Un gars de l’extérieur
Le francophone de Saint-Jean-sur-Richelieu qui n’a jamais porté les couleurs de McGill dit avoir reçu un accueil incroyable des anciens du programme. «Je n’étais pas encore sur la liste de paye et une vingtaine d’anciens m’invitaient à dîner. J’ai été accueilli à bras ouverts. Un ancien joueur francophone de McGill m’a témoigné de sa fierté qu’un francophone soit à la tête du programme. Le Québec en 2024 est bilingue et je représente ça. Je suis convaincu que ça sortait pas mal moins bien 2019, mais mon expérience à Concordia m’a permis d’obtenir l’emploi à McGill.»
Des anciens prêts à s’impliquer
Avec des anciens aux quatre coins du Canada ainsi qu’aux États-Unis, McGill mise sur un géant qui dormait. La venue d’un nouvel entraîneur-chef a sonné le réveil des troupes. «Les anciens attendaient un changement pour s’impliquer, affirme-t-il. C’était du jamais-vu pour moi quand le comité des anciens a récolté 120 000$ en 24 heures un mois après mon embauche. Il y a un grand sentiment de fierté et d’appartenance.»

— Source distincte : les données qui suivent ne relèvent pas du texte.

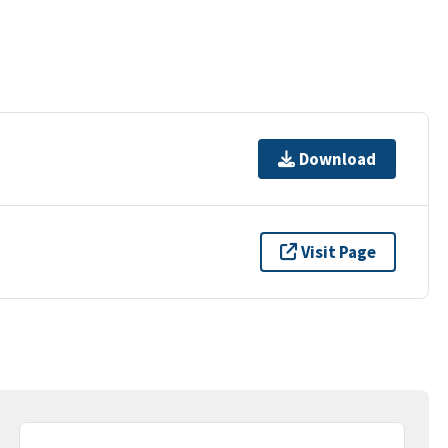
Download
Visit Page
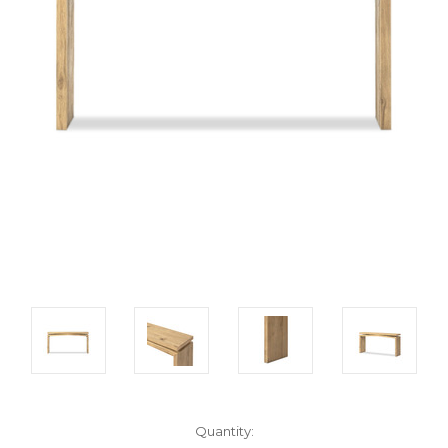
Current
Quantity:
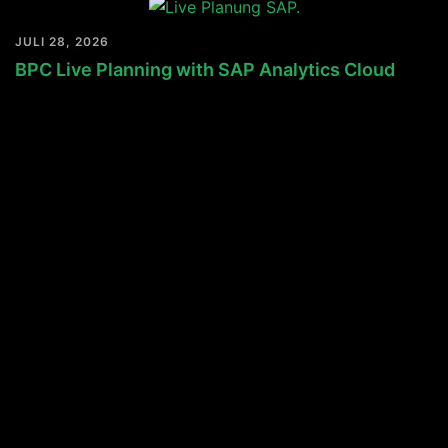
JULI 28, 2026
BPC Live Planning with SAP Analytics Cloud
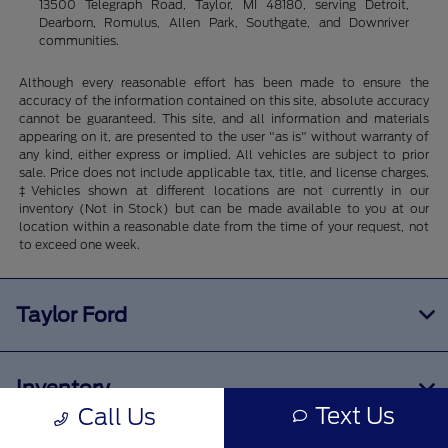
13500 Telegraph Road, Taylor, MI 48180, serving Detroit,
Dearborn, Romulus, Allen Park, Southgate, and Downriver
communities.
Although every reasonable effort has been made to ensure the
accuracy of the information contained on this site, absolute accuracy
cannot be guaranteed. This site, and all information and materials
appearing on it, are presented to the user "as is" without warranty of
any kind, either express or implied. All vehicles are subject to prior
sale. Price does not include applicable tax, title, and license charges.
‡Vehicles shown at different locations are not currently in our
inventory (Not in Stock) but can be made available to you at our
location within a reasonable date from the time of your request, not
to exceed one week.
Taylor Ford
Inventory
Text Us
Call Us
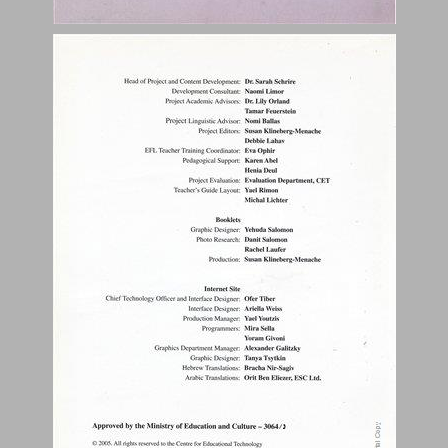
Student Work Pages and Student Assessment Pages ... 0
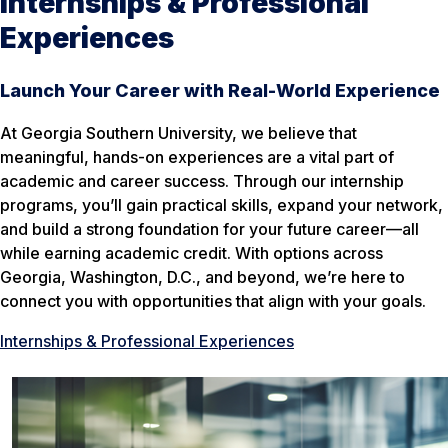
Internships & Professional
Experiences
Launch Your Career with Real-World Experience
At Georgia Southern University, we believe that
meaningful, hands-on experiences are a vital part of
academic and career success. Through our internship
programs, you’ll gain practical skills, expand your network,
and build a strong foundation for your future career—all
while earning academic credit. With options across
Georgia, Washington, D.C., and beyond, we’re here to
connect you with opportunities that align with your goals.
Internships & Professional Experiences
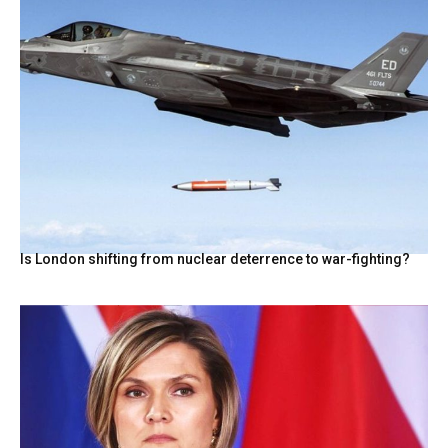
Is London shifting from nuclear deterrence to war-fighting?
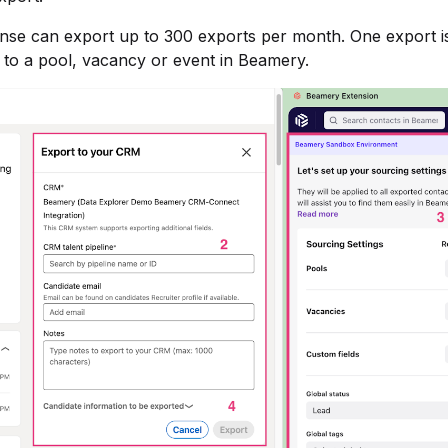
ense can export up to 300 exports per month. One export i
 to a pool, vacancy or event in Beamery.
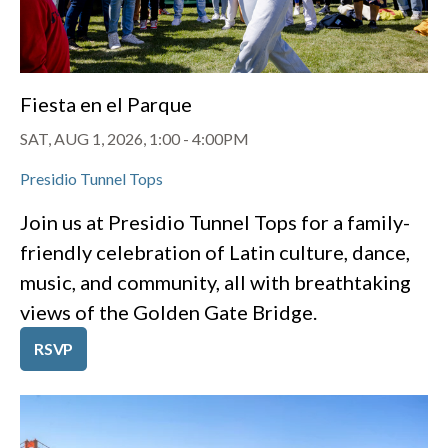
Fiesta en el Parque
SAT, AUG 1, 2026, 1:00
-
4:00PM
Presidio Tunnel Tops
Join us at Presidio Tunnel Tops for a family-
friendly celebration of Latin culture, dance,
music, and community, all with breathtaking
views of the Golden Gate Bridge.
RSVP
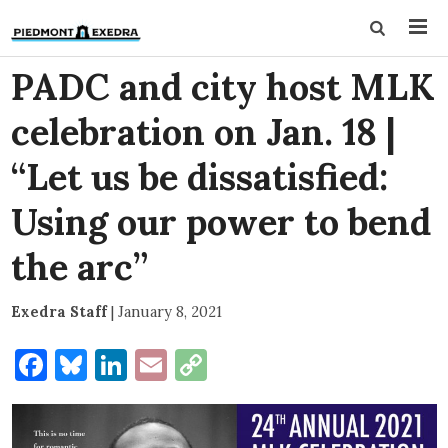
PADC and city host MLK
celebration on Jan. 18 |
“Let us be dissatisfied:
Using our power to bend
the arc”
Exedra Staff
|
January 8, 2021
Facebook
Bluesky
LinkedIn
Email
Copy
Link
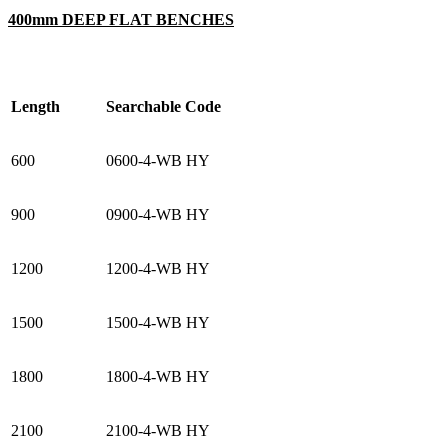
400mm DEEP FLAT BENCHES
Length
Searchable Code
600
0600-4-WB HY
900
0900-4-WB HY
1200
1200-4-WB HY
1500
1500-4-WB HY
1800
1800-4-WB HY
2100
2100-4-WB HY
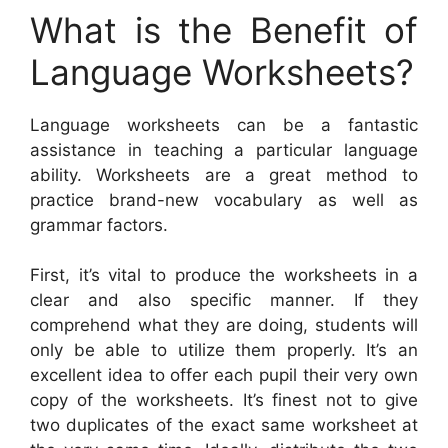
What is the Benefit of
Language Worksheets?
Language worksheets can be a fantastic
assistance in teaching a particular language
ability. Worksheets are a great method to
practice brand-new vocabulary as well as
grammar factors.
First, it’s vital to produce the worksheets in a
clear and also specific manner. If they
comprehend what they are doing, students will
only be able to utilize them properly. It’s an
excellent idea to offer each pupil their very own
copy of the worksheets. It’s finest not to give
two duplicates of the exact same worksheet at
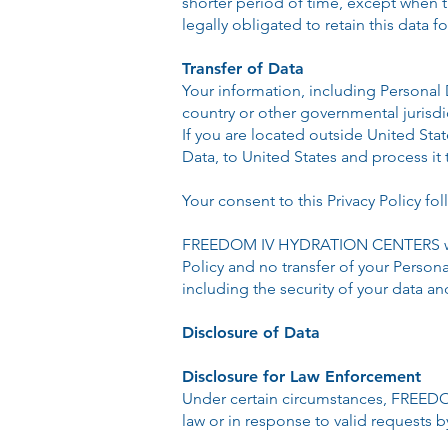
shorter period of time, except when th
legally obligated to retain this data f
Transfer of Data
Your information, including Personal
country or other governmental jurisdi
If you are located outside United Sta
Data, to United States and process it 
Your consent to this Privacy Policy f
FREEDOM IV HYDRATION CENTERS will t
Policy and no transfer of your Persona
including the security of your data a
Disclosure of Data
Disclosure for Law Enforcement
Under certain circumstances, FREEDO
law or in response to valid requests b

Plan de recrutement ambitieux
L’argent est évidemment un facteur essentiel au succès du programme, mais l’implication des anciens ne se fera pas uniquement au plan financier. Sur une base bénévole, une vingtaine d’anciens qui habitent un peu partout au Canada et dans le nord-est des États-Unis font partie du comité de recrutement. À Calgary, on retrouve Randy Chevrier, qui a évolué dans la NFL et la LCF, et Matt Connell, deux anciennes vedettes de l’équipe.
«Si l’Université McGill est capable de recruter au Canada et aux États-Unis, il n’y a pas de raison que son équipe de football ne soit pas capable de faire la même chose. Il y a de bons étudiants en Amérique du Nord et je suis convaincu d’être capable d’en trouver 25 par année. Le modèle existe. Une excellente université comme Stanford était parmi les meilleures équipes de la NCAA avec Andrew Luck et Christian McCaffrey dans leur alignement. C’est possible de le faire.»
Pour Surprenant, le recrutement doit se faire partout au Canada et chez nos voisins du sud. «McGill compte 50% d’étudiants québécois et 50% d’étudiants de l’étranger et c’est le modèle que l’on veut reproduire pour notre équipe de football. C’était le même ratio quand McGill a gagné la Coupe Vanier en 1987. On ne pourra pas rivaliser avec les puissances de Laval et de Montréal en misant uniquement sur le recrutement au Québec. Il y a des vedettes collégiales à qui on ne parle pas parce qu’ils ne correspondent pas à notre profil académique.»
En avance sur Concordia
Sur le plan du football, Surprenant estime que les Redbirds misent déjà sur des éléments fort intéressants. «Mon point de comparaison est 2019, quand j’ai été embauché comme coordonnateur offensif à Concordia, explique-t-il. Notre équipe est meilleure que celle de Concordia de 2019. Je me souviens d’une dégelée de 74-0 à Laval à ma première année. On a un bon bout de chemin à faire, mais on part avec un potentiel intéressant.»